* **Data listing**
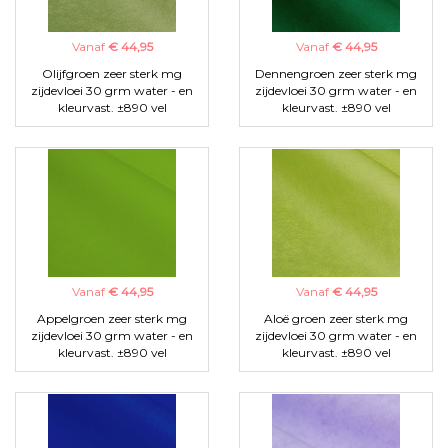
Vanaf
€ 44,95
Vanaf
€ 44,95
Olijfgroen zeer sterk mg
Dennengroen zeer sterk mg
zijdevloei 30 grm water - en
zijdevloei 30 grm water - en
kleurvast. ±890 vel
kleurvast. ±890 vel
Vanaf
€ 44,95
Vanaf
€ 44,95
Appelgroen zeer sterk mg
Aloë groen zeer sterk mg
zijdevloei 30 grm water - en
zijdevloei 30 grm water - en
kleurvast. ±890 vel
kleurvast. ±890 vel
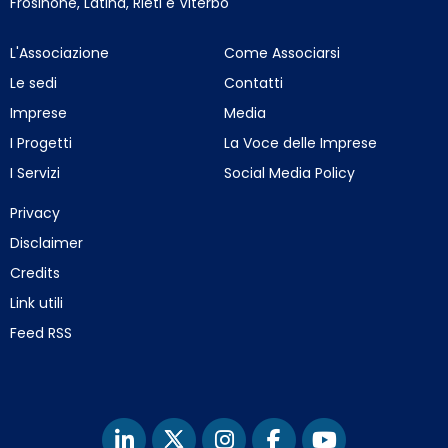
Frosinone, Latina, Rieti e Viterbo
L'Associazione
Come Associarsi
Le sedi
Contatti
Imprese
Media
I Progetti
La Voce delle Imprese
I Servizi
Social Media Policy
Privacy
Disclaimer
Credits
Link utili
Feed RSS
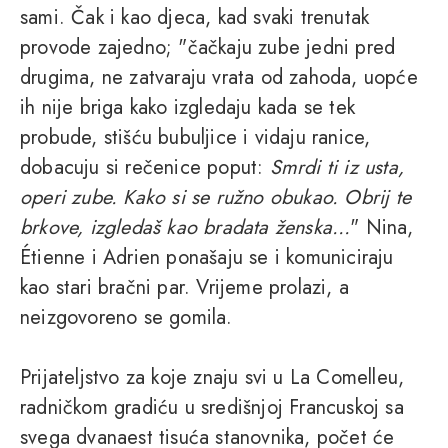
sami. Čak i kao djeca, kad svaki trenutak
provode zajedno; "čačkaju zube jedni pred
drugima, ne zatvaraju vrata od zahoda, uopće
ih nije briga kako izgledaju kada se tek
probude, stišću bubuljice i vidaju ranice,
dobacuju si rečenice poput:
Smrdi ti iz usta,
operi zube. Kako si se ružno obukao. Obrij te
brkove, izgledaš kao bradata ženska…
" Nina,
Étienne i Adrien ponašaju se i komuniciraju
kao stari bračni par. Vrijeme prolazi, a
neizgovoreno se gomila.
Prijateljstvo za koje znaju svi u La Comelleu,
radničkom gradiću u središnjoj Francuskoj sa
svega dvanaest tisuća stanovnika, počet će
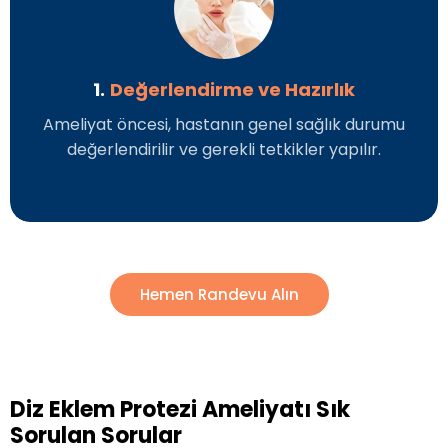
1.
Değerlendirme ve Hazırlık
Ameliyat öncesi, hastanın genel sağlık durumu
değerlendirilir ve gerekli tetkikler yapılır.
Hemen Randevu Alın
Diz Eklem Protezi Ameliyatı Sık
Sorulan Sorular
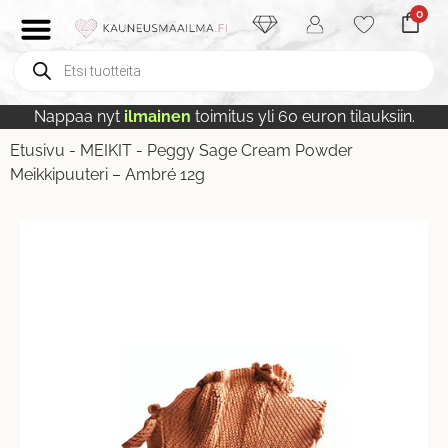
0
Nappaa nyt
ilmainen
toimitus yli 60 euron tilauksiin.
Etusivu
-
MEIKIT
-
Peggy Sage Cream Powder
Meikkipuuteri – Ambré 12g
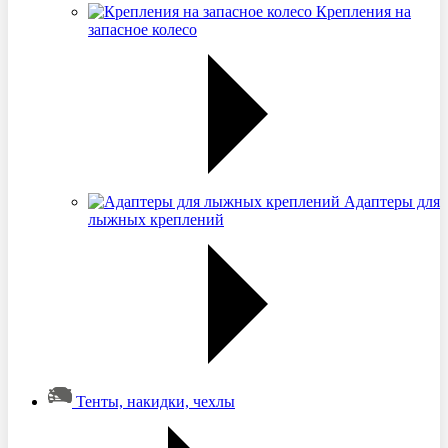
Крепления на
запасное колесо
Адаптеры для
лыжных креплений
Тенты, накидки, чехлы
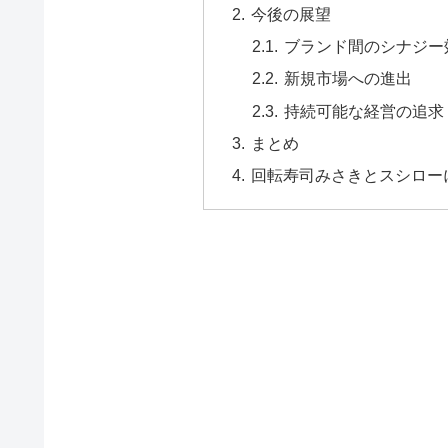
今後の展望
ブランド間のシナジー
新規市場への進出
持続可能な経営の追求
まとめ
回転寿司みさきとスシロー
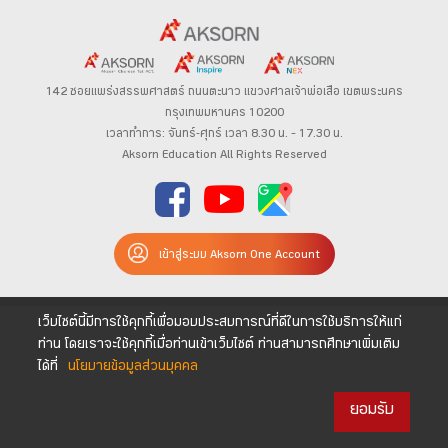
142 ซอยแพร่งสรรพศาสตร์
ถนนตะนาว
แขวงศาลเจ้าพ่อเสือ เขตพระนคร
กรุงเทพมหานคร 10200
เวลาทำการ: จันทร์-ศุกร์ เวลา 8.30 น. – 17.30 น.
Aksorn Education All Rights Reserved
เข้าสู่ระบบ Aksorn One Account
เว็บไซต์นี้มีการใช้คุกกี้เพื่อมอบประสบการณ์ที่ดีในการใช้บริการให้แก่
ท่าน โดยเราจะใช้คุกกี้เมื่อท่านเข้าเว็บไซต์ ท่านสามารถศึกษาเพิ่มเติม
ได้ที่
นโยบายข้อมูลส่วนบุคคล
ยอมรับ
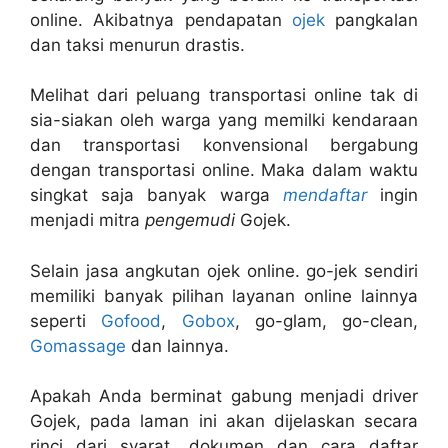
online. Akibatnya pendapatan
ojek
pangkalan
dan taksi menurun drastis.
Melihat dari peluang transportasi online tak di
sia-siakan oleh warga yang memilki kendaraan
dan transportasi konvensional bergabung
dengan transportasi online. Maka dalam waktu
singkat saja banyak warga
mendaftar
ingin
menjadi mitra
pengemudi
Gojek.
Selain jasa angkutan ojek online. go-jek sendiri
memiliki banyak pilihan layanan online lainnya
seperti
Gofood
,
Gobox
, go-glam, go-clean,
Gomassage
dan lainnya.
Apakah Anda berminat gabung menjadi driver
Gojek, pada laman ini akan dijelaskan secara
rinci dari syarat, dokumen dan cara daftar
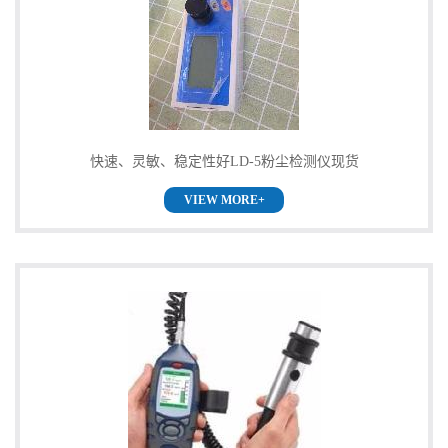
快速、灵敏、稳定性好LD-5粉尘检测仪现货
VIEW MORE+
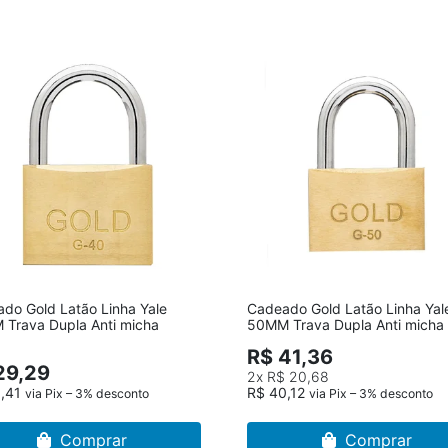
do Gold Latão Linha Yale
Cadeado Gold Latão Linha Yal
Trava Dupla Anti micha
50MM Trava Dupla Anti micha
R$ 41,36
29,29
2x
R$ 20,68
8,41
R$ 40,12
via Pix – 3% desconto
via Pix – 3% desconto
Comprar
Comprar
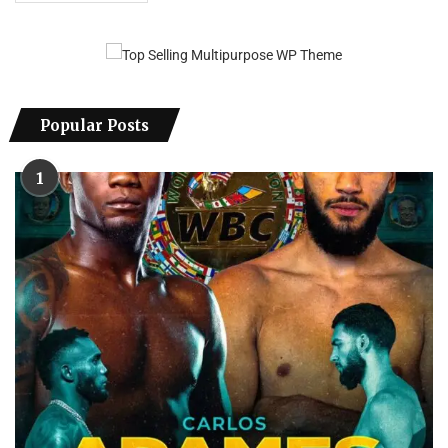
Popular Posts
1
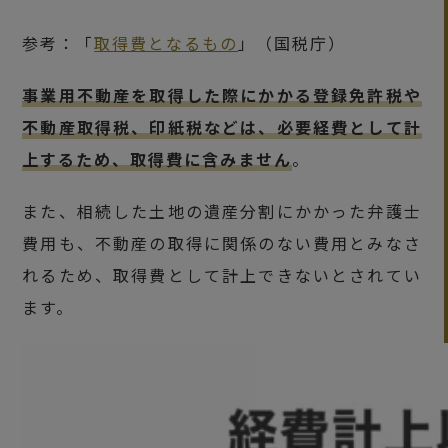
参考：「
取得費となるもの
」（国税庁）
事業用不動産を取得した際にかかる登録免許税や
不動産取得税、印紙税などは、必要経費として計
上するため、取得費に含みません
。
また、相続した土地の遺産分割にかかった弁護士
費用も、不動産の取得に関係のない費用とみなさ
れるため、取得費として計上できないとされてい
ます。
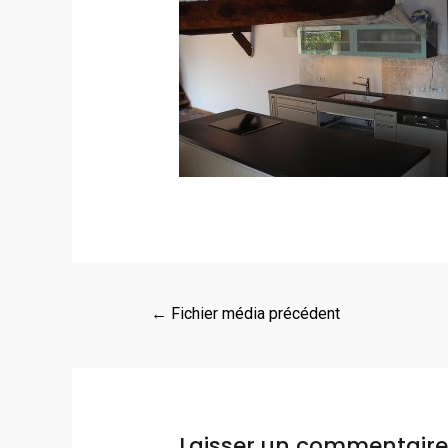
←
Fichier média précédent
Laisser un commentaire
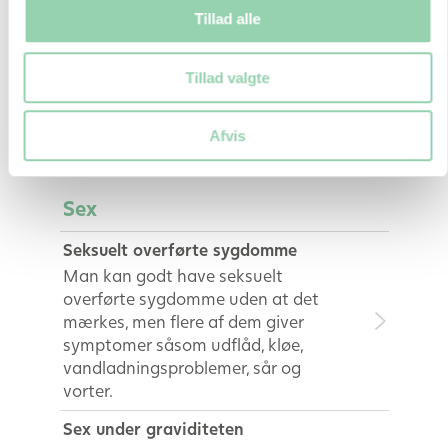
produktion af pigmentet melamin.
Tillad alle
Menstruation selvom man er gravid
Det er muligt at få menstruation
Tillad valgte
selvom man er gravid, men det er
usædvanligt. Man plejer dog at sige
Afvis
at menstruationen er mere sparsom.
Sex
Seksuelt overførte sygdomme
Man kan godt have seksuelt
overførte sygdomme uden at det
mærkes, men flere af dem giver
symptomer såsom udflåd, kløe,
vandladningsproblemer, sår og
vorter.
Sex under graviditeten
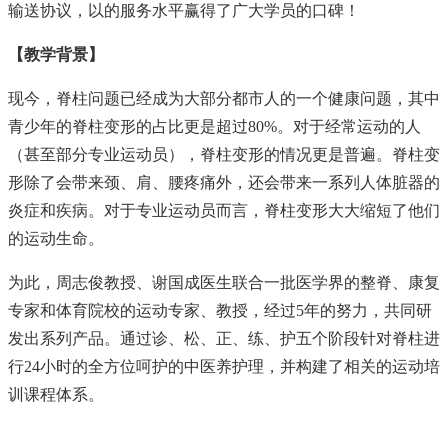
输送协议，以的服务水平赢得了广大学员的口碑！
【教学背景】
现今，脊柱问题已经成为大部分都市人的一个健康问题，其中
青少年的脊柱变形的占比更是超过80%。对于经常运动的人
（甚至部分专业运动员），脊柱变形的情况更是普遍。脊柱变
形除了会带来颈、肩、腰疼痛外，还会带来一系列人体脏器的
炎症和疾病。对于专业运动员而言，脊柱变形大大缩短了他们
的运动生命。
为此，周志俊教授、谢国成医生联合一批医学界的整脊、康复
专家和体育院校的运动专家、教授，经过5年的努力，共同研
发出系列产品。通过诊、松、正、练、护五个阶段针对脊柱进
行24小时的全方位呵护的中医养护理，并构建了相关的运动培
训课程体系。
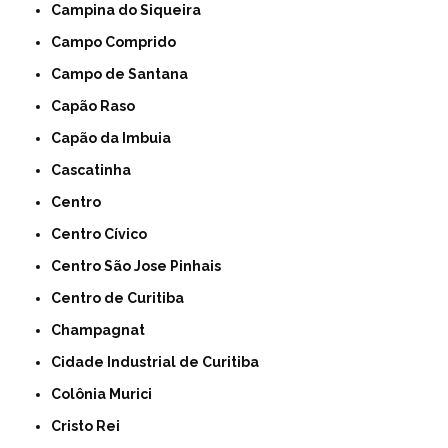
Campina do Siqueira
Campo Comprido
Campo de Santana
Capão Raso
Capão da Imbuia
Cascatinha
Centro
Centro Cívico
Centro São Jose Pinhais
Centro de Curitiba
Champagnat
Cidade Industrial de Curitiba
Colônia Murici
Cristo Rei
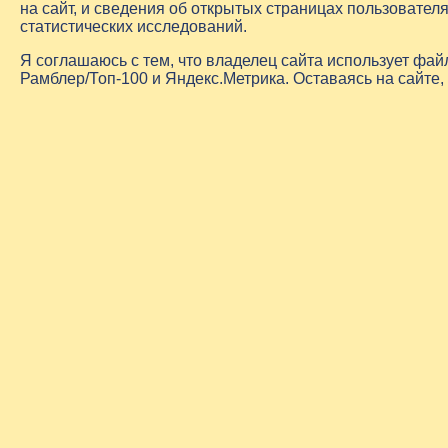
на сайт, и сведения об открытых страницах пользовате
статистических исследований.
Я соглашаюсь с тем, что владелец сайта использует фа
Рамблер/Топ-100 и Яндекс.Метрика. Оставаясь на сайте,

* **To do**
What you write must match, line for line, the records from the line containing "Capão da Imbuia" through the last line, with every picture left out.

* **Your solution**
Capão da Imbuia
Cascatinha
Centro
Centro Cívico
Centro São Jose Pinhais
Centro de Curitiba
Champagnat
Cidade Industrial de Curitiba
Colônia Murici
Cristo Rei
на сайт, и сведения об открытых страницах пользовате
статистических исследований.
Я соглашаюсь с тем, что владелец сайта использует фа
Рамблер/Топ-100 и Яндекс.Метрика. Оставаясь на сайте,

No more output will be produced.